= Hedley Allen Dunn =

Australian architect and painter

Hedley Allen Dunn (27 October 1865 – 5 June 1942) was a South Australian architect, a member of the prominent Dunn family of Mount Barker. His work included the flour mill at Port Adelaide for his father and grandfather in 1886, and the Stock Exchange Building (now the Science Exchange) on McHenry Street, off Grenfell Street, Adelaide, in 1900.

==Early life and education==
Hedley Allen Dunn was born in North Adelaide on 27 October 1865. He was a son of John Dunn, Jr., grandson of miller John Dunn who founded Mount Barker, and nephew of William Dunn, all South Australian parliamentarians.

He was schooled at Prince Alfred College for several years before attending The Leys School, a Methodist boys' school in Cambridge, England with his brother Frederick.

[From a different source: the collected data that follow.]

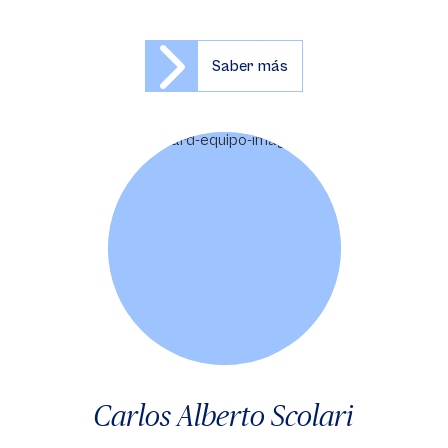
Saber más
Carlos Alberto Scolari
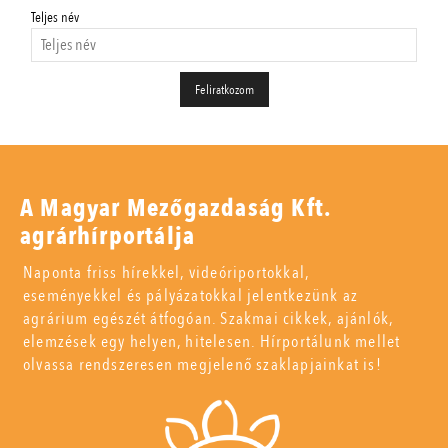
Teljes név
A Magyar Mezőgazdaság Kft.
agrárhírportálja
Naponta friss hírekkel, videóriportokkal,
eseményekkel és pályázatokkal jelentkezünk az
agrárium egészét átfogóan. Szakmai cikkek, ajánlók,
elemzések egy helyen, hitelesen. Hírportálunk mellet
olvassa rendszeresen megjelenő szaklapjainkat is!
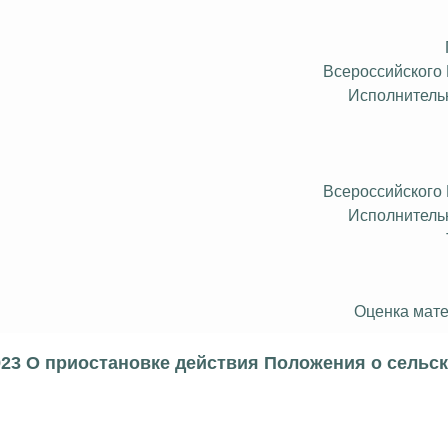
Всероссийского
Исполнитель
Всероссийского
Исполнитель
Оценка мате
923 О приостановке действия Положения о сельск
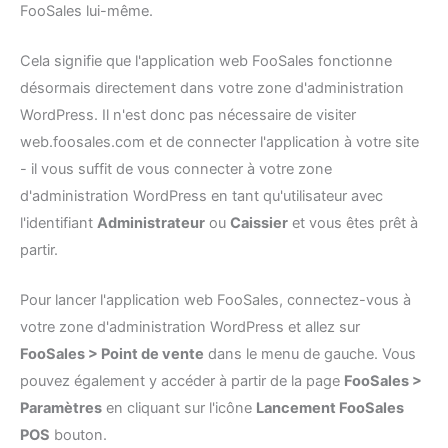
FooSales lui-même.
Cela signifie que l'application web FooSales fonctionne
désormais directement dans votre zone d'administration
WordPress. Il n'est donc pas nécessaire de visiter
web.foosales.com et de connecter l'application à votre site
- il vous suffit de vous connecter à votre zone
d'administration WordPress en tant qu'utilisateur avec
l'identifiant
Administrateur
ou
Caissier
et vous êtes prêt à
partir.
Pour lancer l'application web FooSales, connectez-vous à
votre zone d'administration WordPress et allez sur
FooSales > Point de vente
dans le menu de gauche. Vous
pouvez également y accéder à partir de la page
FooSales >
Paramètres
en cliquant sur l'icône
Lancement FooSales
POS
bouton.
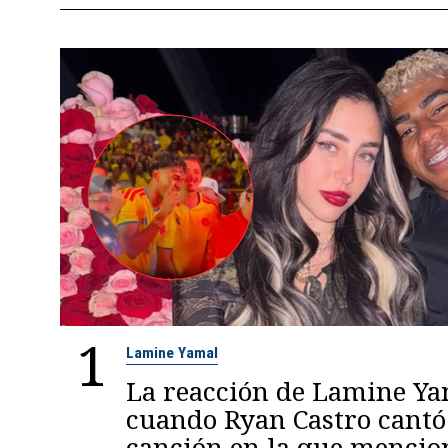
1
Lamine Yamal
La reacción de Lamine Y
cuando Ryan Castro cantó
canción en la que mencio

He returned to Australia in 1881 and studied architecture with fellow students Frank Counsell and Alfred M. Bonython; examiners included E. Davies and E. J. Woods.

==Career==
Dunn first found employment with Ellerker and Kilburn of Melbourne, then Oakden, Addison and Kemp for whom he travelled to Auckland, New Zealand to design a health retreat at the hot springs in Waiwera.

He worked for a time in Brisbane, then returned to Adelaide, where in 1886 he opened his own practice in Freeman Street. His major project in this period was a large flour mill at Port Adelaide for his father's family business; brother Alfred Calvert Dunn was engineer. This superseded an earlier mill designed and executed by Wright, Woods & Hamilton.

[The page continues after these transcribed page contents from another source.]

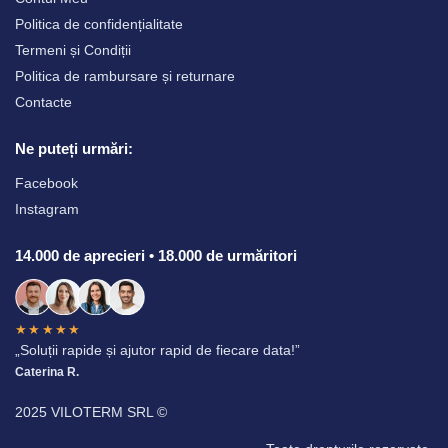
Politica de confidențialitate
Termeni și Condiții
Politica de rambursare și returnare
Contacte
Ne puteți urmări:
Facebook
Instagram
14.000 de aprecieri • 18.000 de urmăritori
★★★★★
„Soluții rapide și ajutor rapid de fiecare data!”
Caterina R.
2025 VILOTERM SRL ©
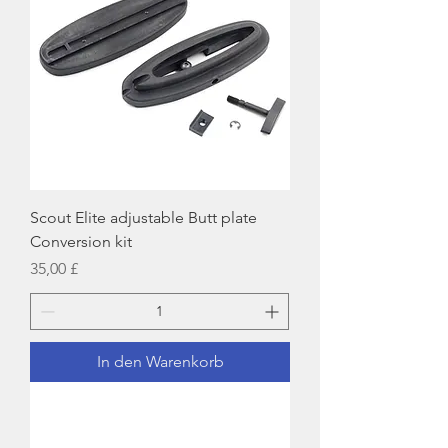
Scout Elite adjustable Butt plate
Conversion kit
Preis
35,00 £
In den Warenkorb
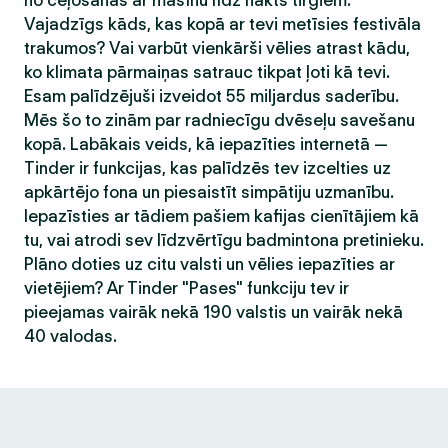
no ceļošanas ar mašīnu līdz nakts tirgiem.
Vajadzīgs kāds, kas kopā ar tevi metīsies festivāla
trakumos? Vai varbūt vienkārši vēlies atrast kādu,
ko klimata pārmaiņas satrauc tikpat ļoti kā tevi.
Esam palīdzējuši izveidot 55 miljardus saderību.
Mēs šo to zinām par radniecīgu dvēseļu savešanu
kopā. Labākais veids, kā iepazīties internetā —
Tinder ir funkcijas, kas palīdzēs tev izcelties uz
apkārtējo fona un piesaistīt simpātiju uzmanību.
Iepazīsties ar tādiem pašiem kafijas cienītājiem kā
tu, vai atrodi sev līdzvērtīgu badmintona pretinieku.
Plāno doties uz citu valsti un vēlies iepazīties ar
vietējiem? Ar Tinder "Pases" funkciju tev ir
pieejamas vairāk nekā 190 valstis un vairāk nekā
40 valodas.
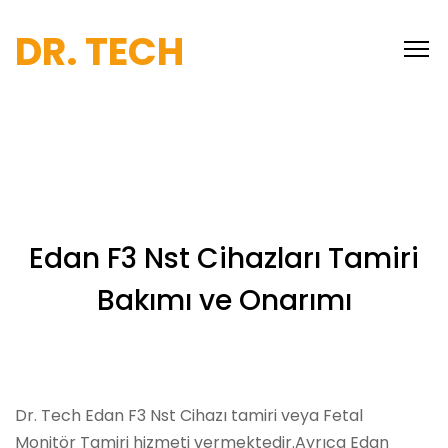
DR. TECH
Edan F3 Nst Cihazları Tamiri
Bakımı ve Onarımı
Dr. Tech Edan F3 Nst Cihazı tamiri veya Fetal
Monitör Tamiri hizmeti vermektedir.Ayrıca Edan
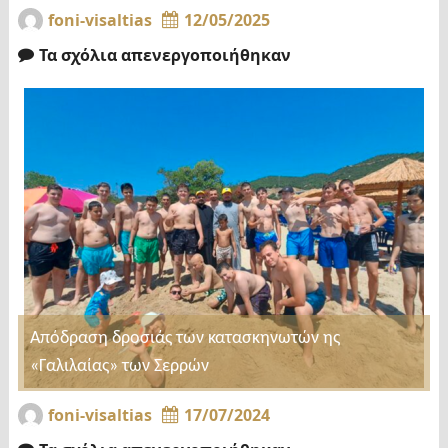
foni-visaltias
12/05/2025
Τα σχόλια απενεργοποιήθηκαν
Απόδραση δροσιάς των κατασκηνωτών ης
«Γαλιλαίας» των Σερρών
foni-visaltias
17/07/2024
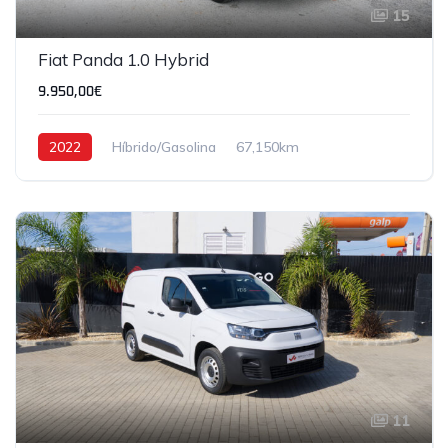
15
IVA DEDUTÍVEL
Fiat Panda 1.0 Hybrid
9.950,00€
2022
Híbrido/Gasolina
67,150km
11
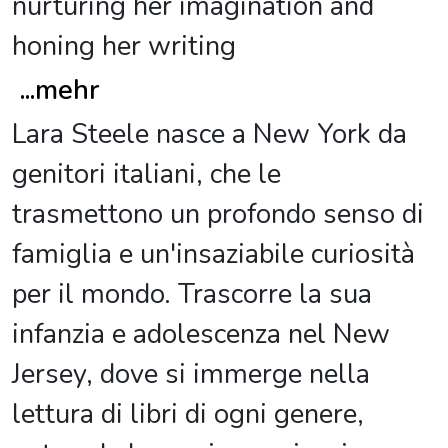
nurturing her imagination and
honing her writing
...
mehr
Lara Steele nasce a New York da
genitori italiani, che le
trasmettono un profondo senso di
famiglia e un'insaziabile curiosità
per il mondo. Trascorre la sua
infanzia e adolescenza nel New
Jersey, dove si immerge nella
lettura di libri di ogni genere,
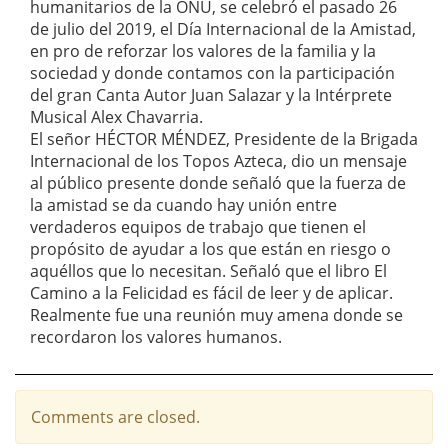
humanitarios de la ONU, se celebró el pasado 26
de julio del 2019, el Día Internacional de la Amistad,
en pro de reforzar los valores de la familia y la
sociedad y donde contamos con la participación
del gran Canta Autor Juan Salazar y la Intérprete
Musical Alex Chavarria.
El señor HÉCTOR MÉNDEZ, Presidente de la Brigada
Internacional de los Topos Azteca, dio un mensaje
al público presente donde señaló que la fuerza de
la amistad se da cuando hay unión entre
verdaderos equipos de trabajo que tienen el
propósito de ayudar a los que están en riesgo o
aquéllos que lo necesitan. Señaló que el libro El
Camino a la Felicidad es fácil de leer y de aplicar.
Realmente fue una reunión muy amena donde se
recordaron los valores humanos.
Comments are closed.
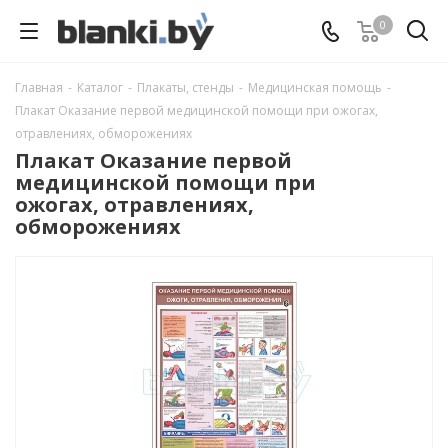
0
Главная
-
Каталог
-
Плакаты, стенды
-
Медицинская помощь
-
Плакат Оказание первой медицинской помощи при ожогах,
отравлениях, обморожениях
Плакат Оказание первой
медицинской помощи при
ожогах, отравлениях,
обморожениях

In September 1887 he was taken on as partner by Edward Davies in Flinders Street, Adelaide, dissolved 1888. They produced a prize-winning design for the new Commercial Bank at 25 King William Street. Dunn designed the elaborate blackwood case for the new organ at the Kent Town Methodist Church in 1898.

His design for a building for the Royal Bank of Queensland was rejected, but they nevertheless opened a practice in Queen Street, Brisbane in 1890.

After marriage in Queensland in 1893, Dunn returned to Adelaide and opened his own offices in King William Street, working mainly on residences but was also brought in to design extensions to the Dunn Memorial Church in Mount Barker in 1899.

In 1899 Dunn collaborated with Gilbert Place architect Henry Ernest Fuller on a design for the new YWCA building (not adopted) and the Adelaide Stock Exchange on McHenry Street, for which they won both first and second prizes, and which was built in 1901. He was responsible for the new grandstand at Prince Alfred College in 1904.

Hedley at some stage joined John Alexander Dowie's Christian Catholic Apostolic Church, and in 1903 traveled to Zion, Illinois, headquarters of the sect. If he had hoped for a professional appointment he was disappointed, but impressed with what he saw.

From 1919 Dunn practised from his home at 55 East Terrace, Kensington Gardens, and retired around 1934.

He was elected a fellow of the South Australian Institute of Architects around 1897. He was a council member for the institute 1902–1903 and 1911–1912, and auditor 1904–1905.

==Other interests==
Hedley was a keen and accomplished painter, and an Associate of the Queensland Art Society in 1894. He was an active member of the PAC Old Collegians. He sang with the Society of Arts and the Lyric Club. He was a member of the Council of Arts.

He was in 1897 elected a Fellow of the South Australian Society of Arts, and for many years served as the society's auditor. He gave several lectures to the society on the subject of domestic architecture.

His involvement with the Christian Catholic Apostolic Church extended to giving public lectures in the Federation Hall, Grote Street in the early 20th century.

==Personal life==
Hedley married Annie Elizabeth Powis Jordan (1863 – 7 April 1936) in Queensland on 3 April 1893. Annie was the second daughter of Henry Jordan MLA, and a poet and author, and a sister of author Harry Hall Jordan (1866–1930). They had at least one son:
- Cedric Leighton Dunn (2 February 1896 – 1962) was born in Albion, Queensland; worked for the Queensland Public Works Department from 1914.

Remarkably for an architect, his home, though on a reasonably large block in a highly desirable location, was extraordinarily modest, little more than a "shack" or "weekender", in contrast to the grandiosity of "The Laurels" of his grandfather.